A view is a new window into the exact same data. Change the view, and you change the original array. This is for performance; copying large chunks of memory all the time would be insanely slow. It’s also a classic pitfall.
arr = np.arange(10) # [0 1 2 3 4 5 6 7 8 9]
print(arr)
# Get a view of elements from index 2 to 5.
slice_of_arr = arr[2:6]
print(slice_of_arr) # Output: [2 3 4 5]
# Now change the first element of the SLICE.
slice_of_arr[0] = 999
# Look at the original array. It got mutated!
print(arr) # Output: [ 0 1 999 3 4 5 6 7 8 9]
If you need an actual, honest-to-goodness independent copy, you must be explicit.
arr = np.arange(10)
actual_copy = arr[2:6].copy() # This is the safe way.
actual_copy[0] = 999
print(arr) # Output: [0 1 2 3 4 5 6 7 8 9] <-- Unchanged. Safe.
For multi-dimensional arrays, you separate indices and slices with commas.
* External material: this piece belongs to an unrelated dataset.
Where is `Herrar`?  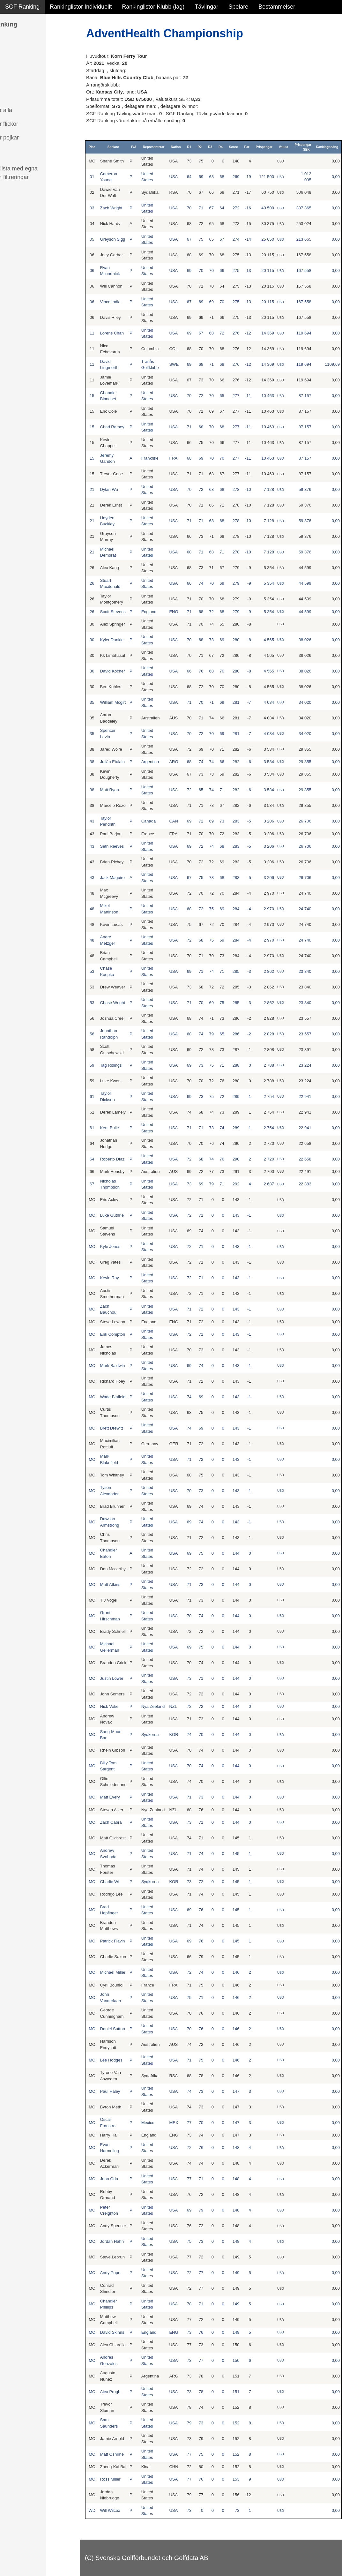 Herrar is located at coordinates (13, 55).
And yes, you can use the ellipsis (...) to say “and all the dimensions in between.”
matrix = np.arange(16).reshape(4, 4)
print(matrix)
# Output:
# [[ 0 1 2 3]
# [ 4 5 6 7]
# [ 8 9 10 11]
# [12 13 14 15]]
# Get the first two rows and all columns.
print(matrix[:2, :]) # Rows 0-1, all columns
# Get the second column for all rows.
print(matrix[:, 1]) # Output: [ 1 5 9 13] <-- This is 1D, note!
# Get a 2x2 block from the center.
block = matrix[1:3, 1:3]
print(block)
# Output:
# [[ 5 6]
# [ 9 10]]
# Fancy indexing: grab specific rows in a specific order.
print(matrix[[2, 0, 3]]) # Output: rows 2, then 0, then 3.
This view-versus-copy behavior is NumPy’s way of trusting you with power. It assumes you know what you’re doing. It’s a brilliant design for performance, but it’s the number one “gotcha” for newcomers. Master it, and you’ve mastered one of the most important concepts in the entire library. Now go reshape and slice something. Responsibly.